Circadian rhythm control over biological processes is pervasive among multicellular eukaryotes and cyanobacteria, suggesting a common evolved network motif and a strong evolutionary advantage for anticipating regular fluctuations in the environment.
To uncover the mysteries of the biological evolution of the circadian rhythm system, our project combines non-circadian single-cell eukaryotic Saccharomyces cerevisiae with the circadian clock of autotrophic circadian cyanobacteria. According to the concept of “understanding by creating (creating is understanding)” in synthetic biology, a new biological clock system has been established in Saccharomyces cerevisiae, which has inspired a series of follow-up studies and novel applications of our project.
We successfully reconstructed the KaiABC circadian clock in Saccharomyces cerevisiae, predicting by modeling, regulating by expression control and characterizing its oscillation by yeast two-hybrid system. A bold attempt is made to explore how the oscillator can impact chromatin structure in yeast. These results demonstrate that the heterologous circadian oscillator is transplantable for metabolic pathway study as well as wide-ranging applications.
Although the project barely involves genetic pollution or the use of toxic reagents, our instructor still attaches great importance to the lab safety during the experiment. Before entering the lab, every operator must accept comprehensive training and have a deep understanding of equipment and reagents. All wastes are divided and gathered into special bottles, later get handled by professionals in a unified manner.
We made a survey about the circadian clock to investigate the potential impact to society and conducted follow-up market research on possible application. Furthermore, we were devoted to spreading iGEM idea to every age group. We made a picture book and performed a TV show for children, invited teenagers and parents to our lab and displayed biology to hundreds of tourists on the Begonia Festival. Synthetic biology can be a popular science by our actual action.

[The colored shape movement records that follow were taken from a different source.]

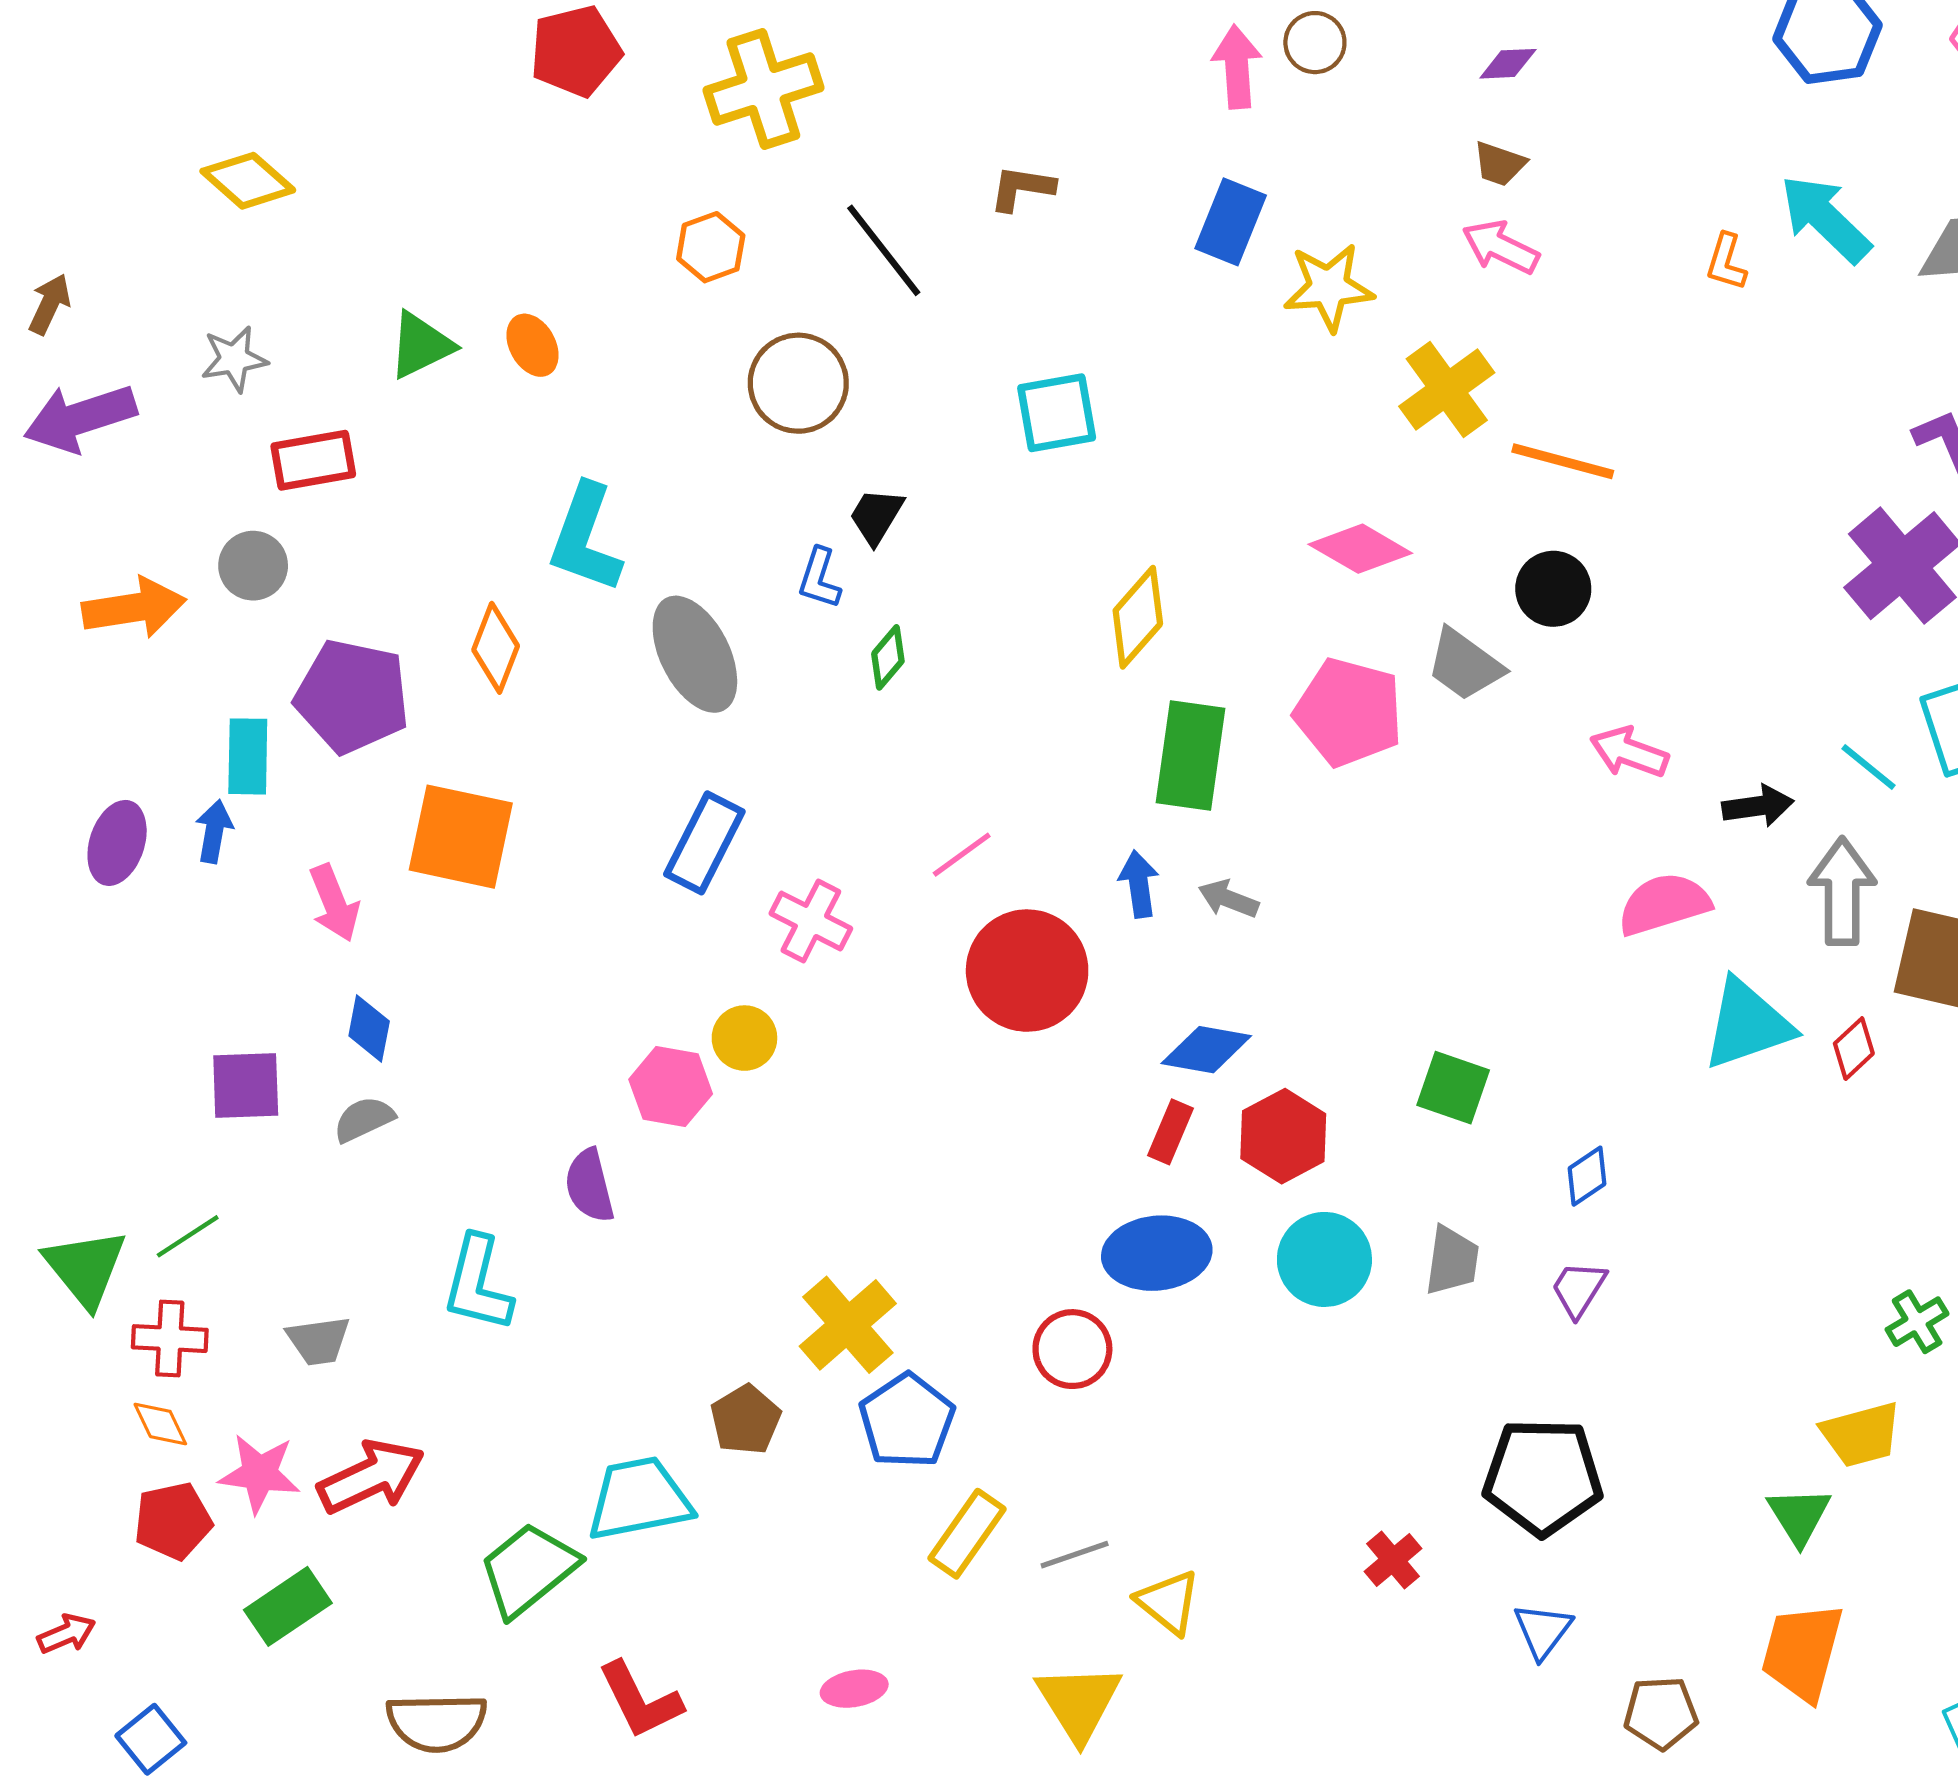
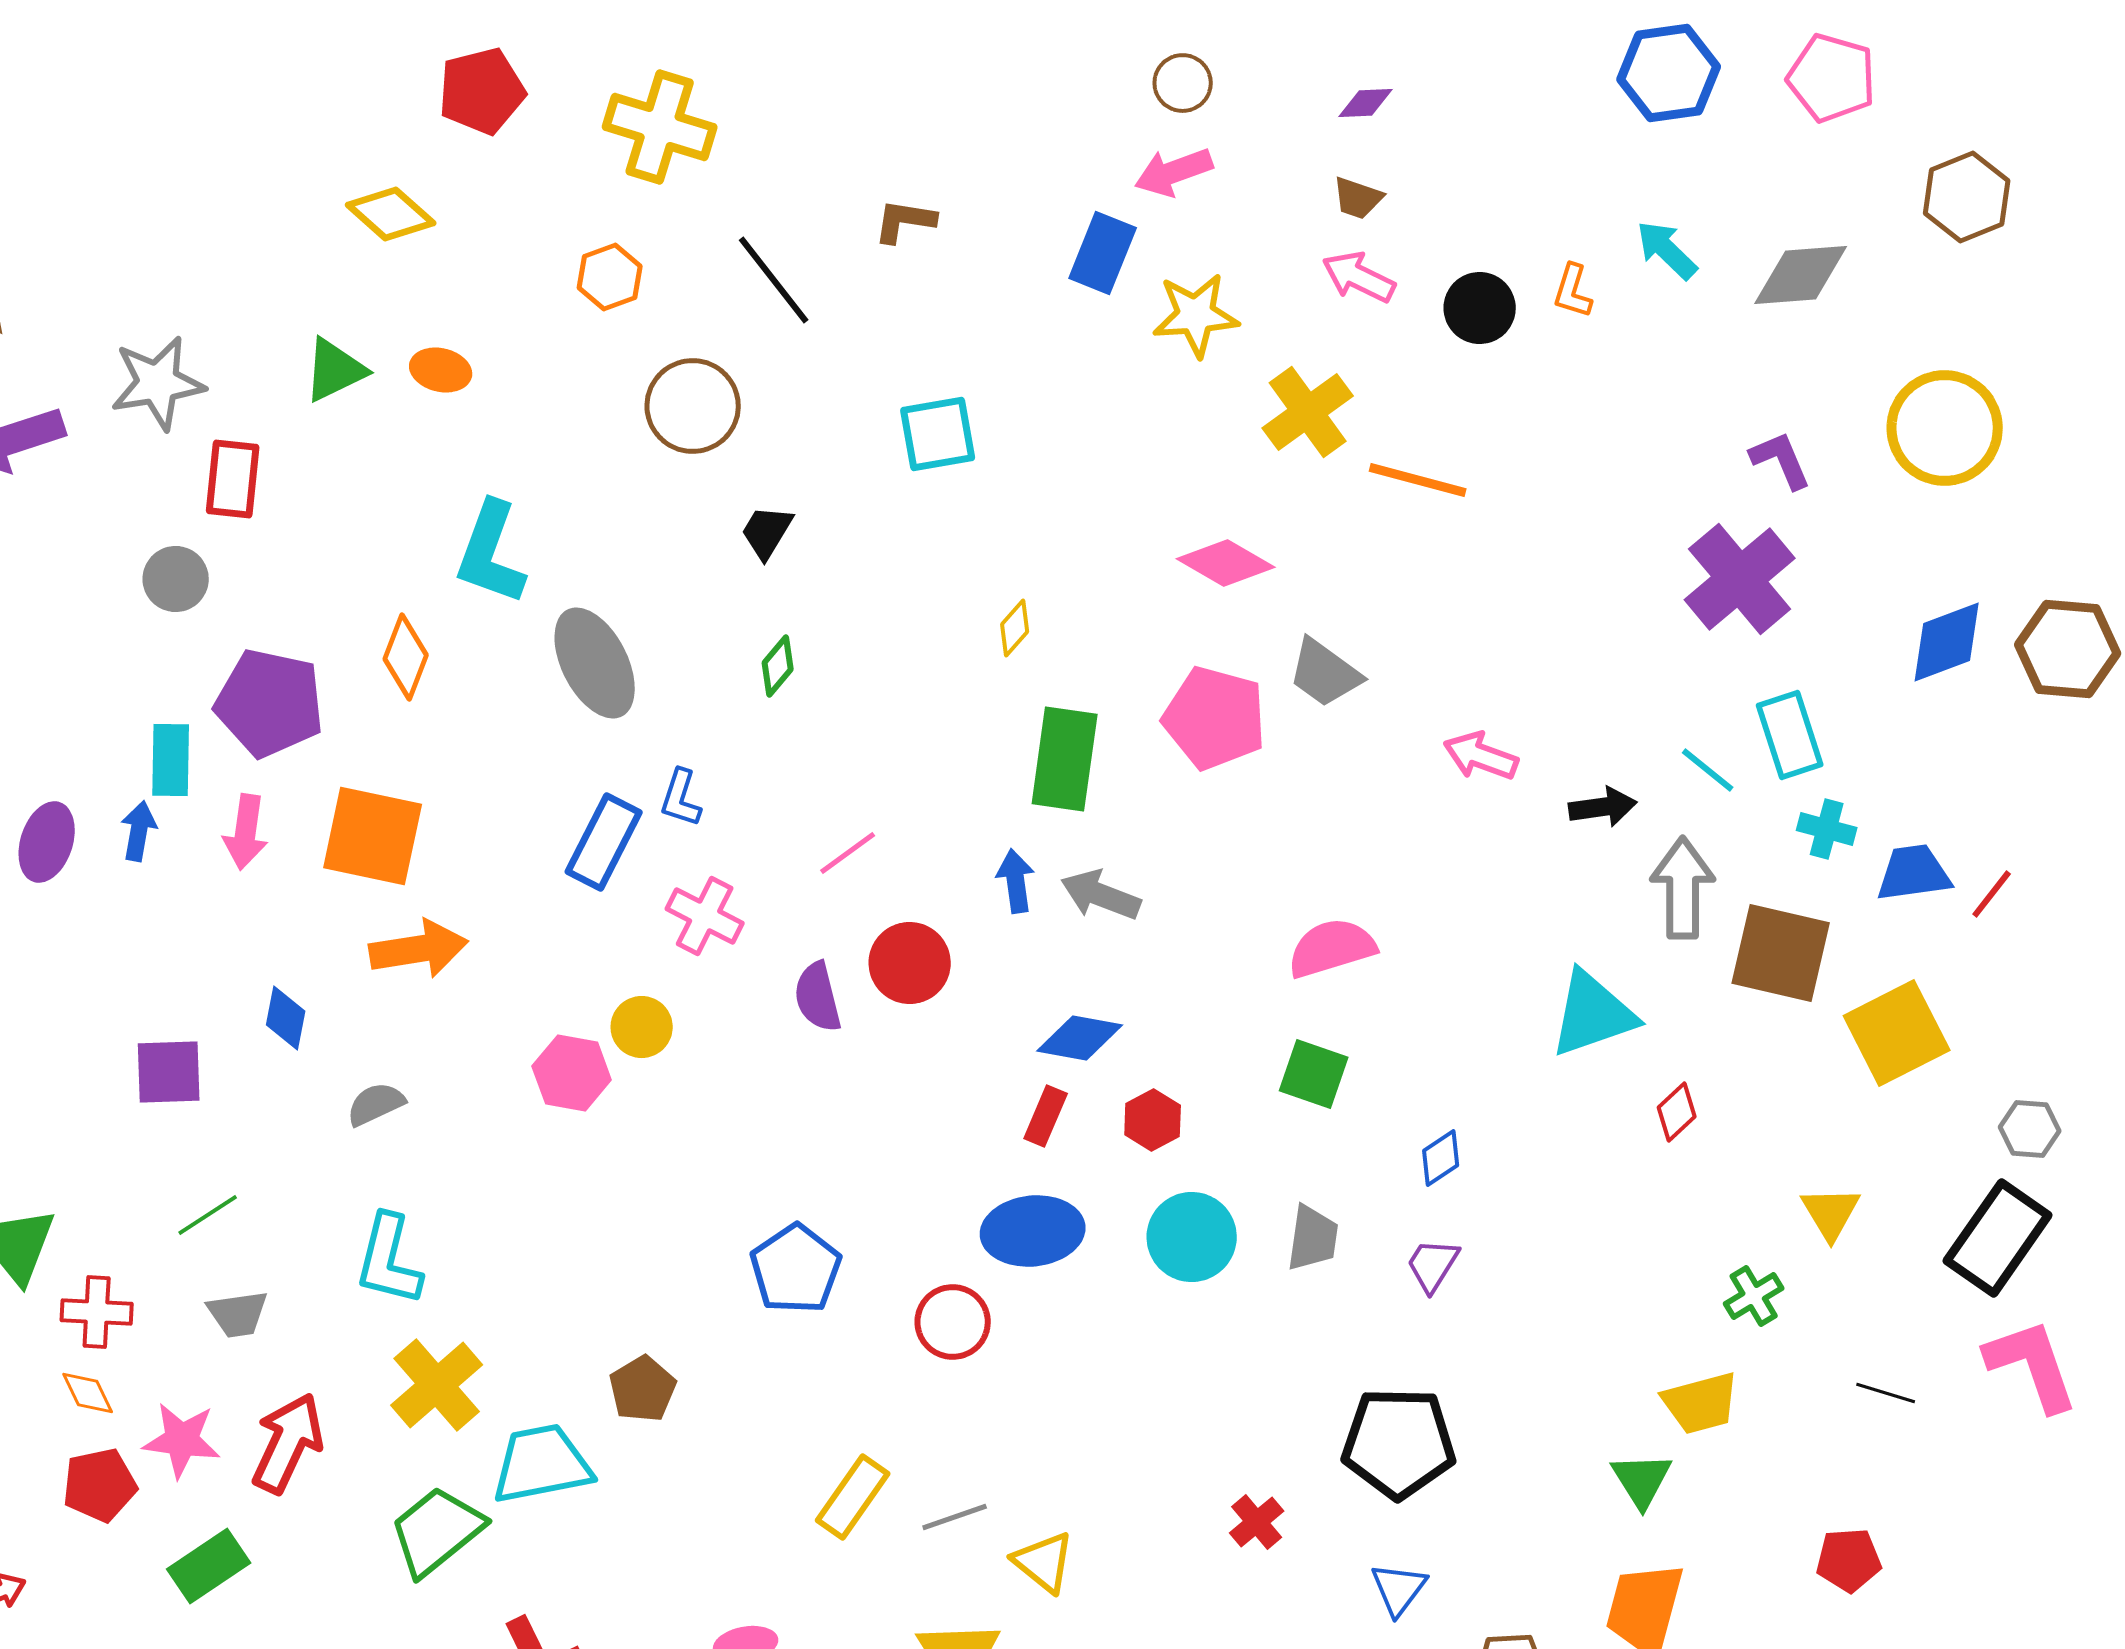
pink arrow: (1237, 67) -> (1174, 172), moved, turned -106
yellow cross: (763, 89) -> (660, 127), turned 35
yellow diamond: (248, 181) -> (391, 214), moved
cyan arrow: (1825, 219) -> (1667, 250), size x0.7
orange ellipse: (533, 345) -> (441, 370), turned -48
gray star: (234, 359) -> (158, 383), size x1.5
red rectangle: (313, 460) -> (233, 479), turned -74
blue L-shape: (819, 578) -> (681, 798), moved
black circle: (1553, 589) -> (1480, 308), moved
orange arrow: (134, 608) -> (419, 949), moved
yellow diamond: (1138, 617) -> (1015, 628), size x0.6
gray arrow: (1228, 899) -> (1101, 895), size x1.4
pink arrow: (334, 903) -> (246, 832), moved, turned 30
pink semicircle: (1664, 904) -> (1332, 948), moved
red circle: (1027, 971) -> (910, 963), size x0.7
red diamond: (1854, 1049) -> (1677, 1112), moved
gray semicircle: (364, 1119) -> (376, 1104), moved
red hexagon: (1283, 1136) -> (1153, 1120), size x0.7
purple semicircle: (589, 1186) -> (818, 997), moved
green line: (188, 1236) -> (208, 1215), moved
yellow cross: (848, 1325) -> (437, 1385), moved
blue pentagon: (907, 1421) -> (796, 1269), moved
red arrow: (371, 1477) -> (288, 1443), turned -40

Twelve years have passed since Professor Yingjin Yuan worked with MIT and successfully promoted the iGEM in Asia. iGEM has been all the rage in Tianjin University. This year, a group of dynastic teenagers have gone through a series of tough tests and eventually set up a united family. The wonderful summer will be kept in everyone’s mind. Thanks for everyone who once reached out to us.
We attach great importance to the construction and appliance of BioBrick Part. We submitted a variety of parts centering on core KaiABC oscillator, from single genes to cassettes with fusion proteins in yeast two-hybrid system. Effective cassettes about reporter genes and downstream application were also constructed and submitted. Besides, we redesign previous Nanoluc to serve our project better.
The models include four parts. First, we established a fluorescent protein model using grayscale analysis to screen out the most suitable fluorescent proteins. Then, we drew the growth curve of yeasts and it fitted logistic model. It described the growth situation of the yeasts after plasmid introduction and it also offers the best measuring point and the best measuring interval. What’s more, we drew the degradation curve of the fluorescent protein, which helped us know different characteristics of the two chosen fluorescent proteins better. Finally, we constructed a model to illustrate the oscillation of KaiA, KaiB and KaiC protein called Mars Model, it also explained nicely the reason why the cycle reduced in yeasts.